The biggest differences between the accelerated course he teaches in China and the course at Auburn are that Maymester students don’t have labs and aren’t assigned a writing project that’s required of on-campus students.
“But they’re learning the material and, at the same time, they’re doing that in China,” Weaver says. “That is huge.”
“Huge,” because, after class on weekdays and every weekend, the Auburn gang goes full throttle, seeing the sights together, exploring Xían and other cities on their own, trying all manner of Chinese foods, figuring out how to communicate and making more than a few new friends among the Chinese.
Weaver, too, has made new friends on every Maymester tour and keeps up with those individuals from year to year.
“There’s one market where I’ve always bought all my fruits and vegetables and eggs, and from one particular lady,” he says. “She always remembers me and is glad to see me. That’s always great.”
On the inaugural Maymester, in May 2009, Weaver no idea what the next five weeks held when he and six College of Agriculture graduate students arrived in Xían. Neither he nor any of his students had ever been to China. He had only a general sense of the country’s geography, knew little about the culture or customs there and for sure and certain didn’t know the language. At all.
Nevertheless, the trip was a big-time success, as have been the five subsequent Maymester tours he has led. And each has been unique and memorable.
“No one trip is the same as another,” Weaver says. “I always make sure to do at least one thing different on every trip. And you have totally different personalities every year. It’s always interesting, and it’s always great.”
Though the experiences differ greatly, there’s one thing that Weaver can count on with every single group.
“It never fails, in every group, somebody’s going to ask me, ‘Is this the best time you’ve ever had over here?’” he says. “That’s like asking a parent which child is their favorite. I just always tell them that every trip is different, and I leave it at that.”

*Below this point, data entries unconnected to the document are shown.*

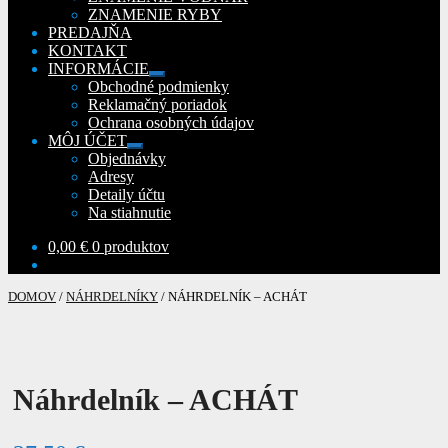
ZNAMENIE RYBY
PREDAJŇA
KONTAKT
INFORMÁCIE
Rozbaliť
Obchodné podmienky
podradené
Reklamačný poriadok
menu
Ochrana osobných údajov
MÔJ ÚČET
Rozbaliť
Objednávky
podradené
Adresy
menu
Detaily účtu
Na stiahnutie
0,00
€
0 produktov
DOMOV
/
NÁHRDELNÍKY
/
NÁHRDELNÍK – ACHÁT
Náhrdelník – ACHÁT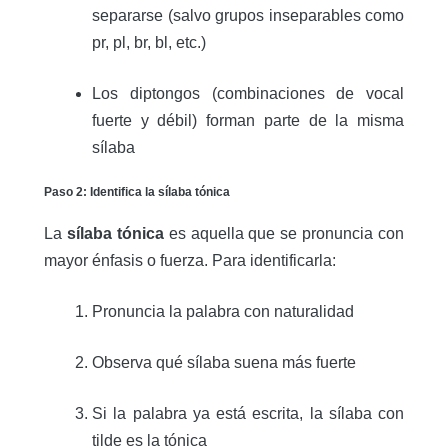
separarse (salvo grupos inseparables como
pr, pl, br, bl, etc.)
Los diptongos (combinaciones de vocal
fuerte y débil) forman parte de la misma
sílaba
Paso 2: Identifica la sílaba tónica
La
sílaba tónica
es aquella que se pronuncia con
mayor énfasis o fuerza. Para identificarla:
Pronuncia la palabra con naturalidad
Observa qué sílaba suena más fuerte
Si la palabra ya está escrita, la sílaba con
tilde es la tónica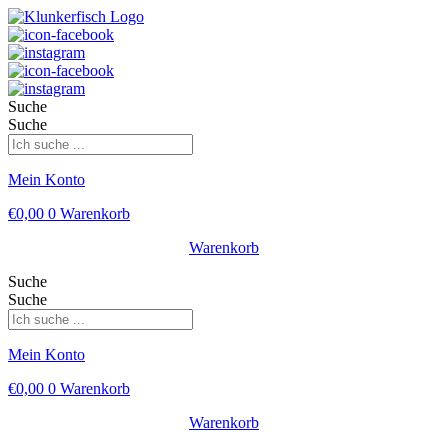
Suche
Suche
Mein Konto
€
0,00
0
Warenkorb
Warenkorb
Suche
Suche
Mein Konto
€
0,00
0
Warenkorb
Warenkorb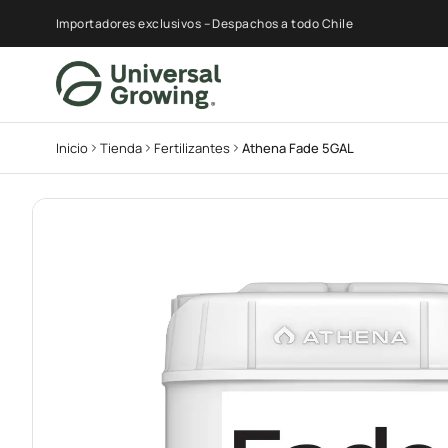
Importadores exclusivos – Despachos a todo Chile
Inicio
Tienda
Fertilizantes
Athena Fade 5GAL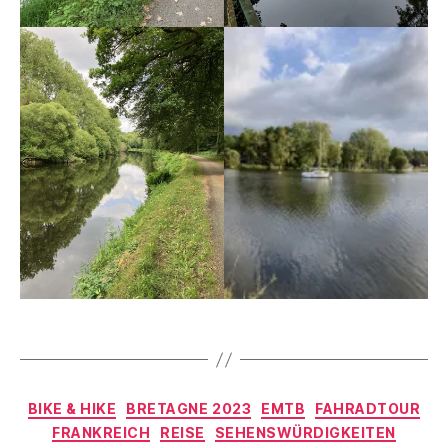
B
r
e
t
a
g
Schlagwörter
n
V
e
,
o
e
n
Kategorien
M
BIKE & HIKE
BRETAGNE 2023
EMTB
FAHRADTOUR
d
T
FRANKREICH
REISE
SEHENSWÜRDIGKEITEN
e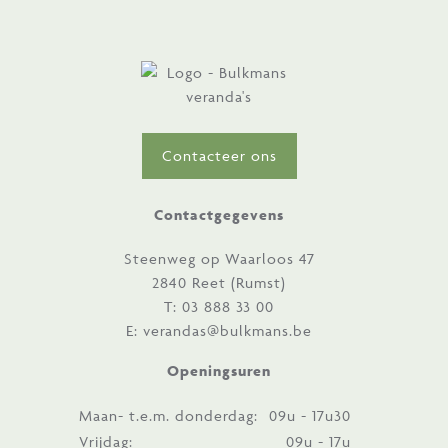
Contacteer ons
Contactgegevens
Steenweg op Waarloos 47
2840 Reet (Rumst)
T:
03 888 33 00
E:
verandas@bulkmans.be
Openingsuren
Maan- t.e.m. donderdag:
09u - 17u30
Vrijdag:
09u - 17u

Weaver joined the faculty in Auburn’s College of Agriculture in 1981, shortly after completing his Ph.D. in agronomy from Purdue University, and at Auburn he has remained. He has a strong research program focused on cotton and soybean breeding and genetics, but teaching has always been his first love, and he excels at it. In his 35 years at Auburn, he has received at least a dozen teaching and advising awards and just completed a three-year appointment as the Ralph “Shug” Jordan Endowed Professor of Writing, a university-wide position.

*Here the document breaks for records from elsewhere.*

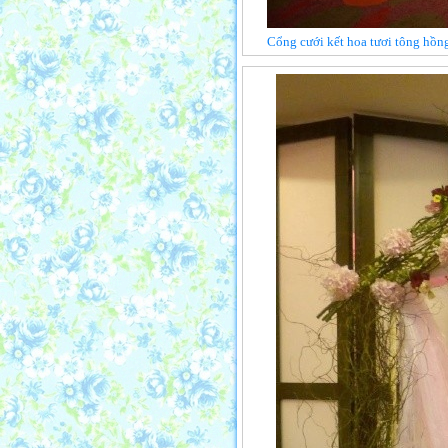
Cổng cưới kết hoa tươi tông hồn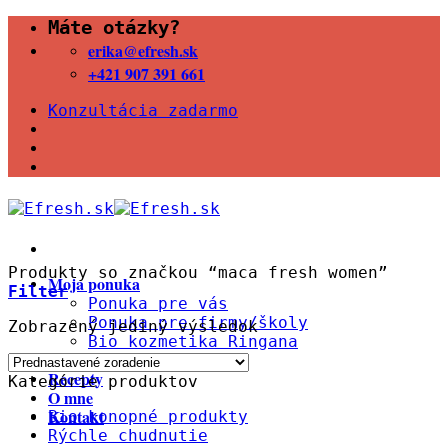
Skip
Máte otázky?
to
erika@efresh.sk
content
+421 907 391 661
Konzultácia zadarmo
Produkty so značkou “maca fresh women”
Moja ponuka
Filter
Ponuka pre vás
Ponuka pre firmy/školy
Zobrazený jediný výsledok
Bio kozmetika Ringana
Blog
Recepty
Kategórie produktov
O mne
Kontakt
Bio konopné produkty
Rýchle chudnutie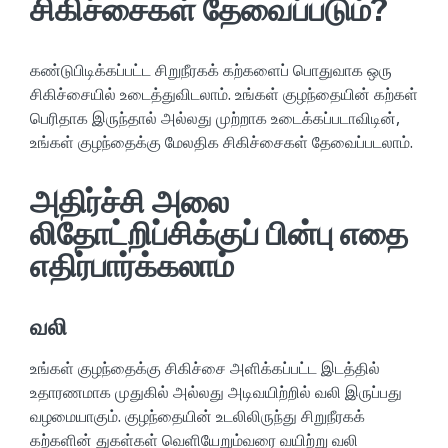
சிகிச்சைகள் தேவைப்படும்?
கண்டுபிடிக்கப்பட்ட சிறுநீரகக் கற்களைப் பொதுவாக ஒரு
சிகிச்சையில் உடைத்துவிடலாம். உங்கள் குழந்தையின் கற்கள்
பெரிதாக இருந்தால் அல்லது முற்றாக உடைக்கப்படாவிடின்,
உங்கள் குழந்தைக்கு மேலதிக சிகிச்சைகள் தேவைப்படலாம்.
அதிர்ச்சி அலை
லிதோட்றிப்சிக்குப் பின்பு எதை
எதிர்பார்க்கலாம்
வலி
உங்கள் குழந்தைக்கு சிகிச்சை அளிக்கப்பட்ட இடத்தில்
உதாரணமாக முதுகில் அல்லது அடிவயிற்றில் வலி இருப்பது
வழமையாகும். குழந்தையின் உடலிலிருந்து சிறுநீரகக்
கற்களின் துகள்கள் வெளியேறும்வரை வயிற்று வலி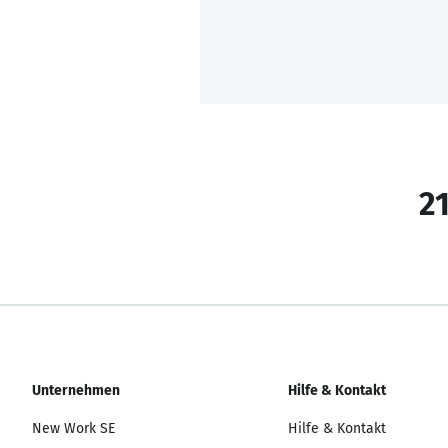
21
Unternehmen
Hilfe & Kontakt
New Work SE
Hilfe & Kontakt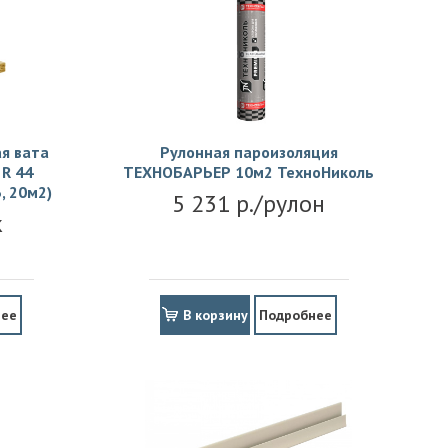
я вата
Рулонная пароизоляция
R 44
ТЕХНОБАРЬЕР 10м2 ТехноНиколь
, 20м2)
5 231 р./рулон
к
нее
В корзину
Подробнее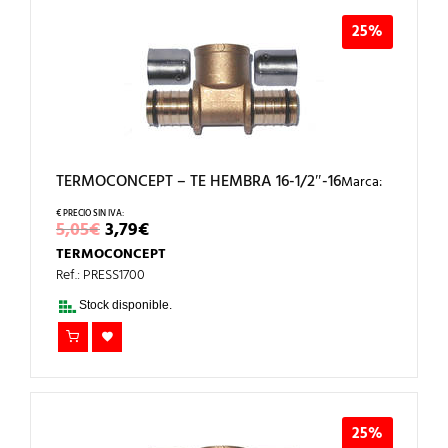
25%
TERMOCONCEPT – TE HEMBRA 16-1/2″-16
Marca:
EL
EL
5,05
€
3,79
€
PRECIO
PRECIO
TERMOCONCEPT
ORIGINAL
ACTUAL
ERA:
ES:
Ref.: PRESS1700
5,05€.
3,79€.
Stock disponible.
25%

Of all his crowning achievements, though, Weaver calls Maymester “one of the best thing I’ve ever done.”
“This trip takes students out of their comfort zones and opens their eyes to so much,” he says. “The most valuable aspect of this trip to me personally is the students—watching their faces when they see the Terra Cotta Museum for the first time, or their reactions when they see the Great Wall.
“To me, college is all about taking smart students and giving them the experiences they’ll need to negotiate their lives. Knowing the impact that you can have on a student, that’s what means the most to me.”
But what of the future, especially given that Weaver plans to retire from Auburn at the end of August? At any point during the 2016 tour, did he think about how it could be the last Maymester he’ll lead?
“Honestly, I’ve looked at every one of these tours like it’s the last one I’ll lead,” he says. “Making the trip happen always depends on so much, on getting grants and rounding up enough funding to make it happen, and every year, the cost of everything goes up. I never know.”
So, what if, a few months from now, he were offered the opportunity to return for Maymester Abroad 2017?
“I certainly wouldn’t object to it,” he says. “If the money’s right.”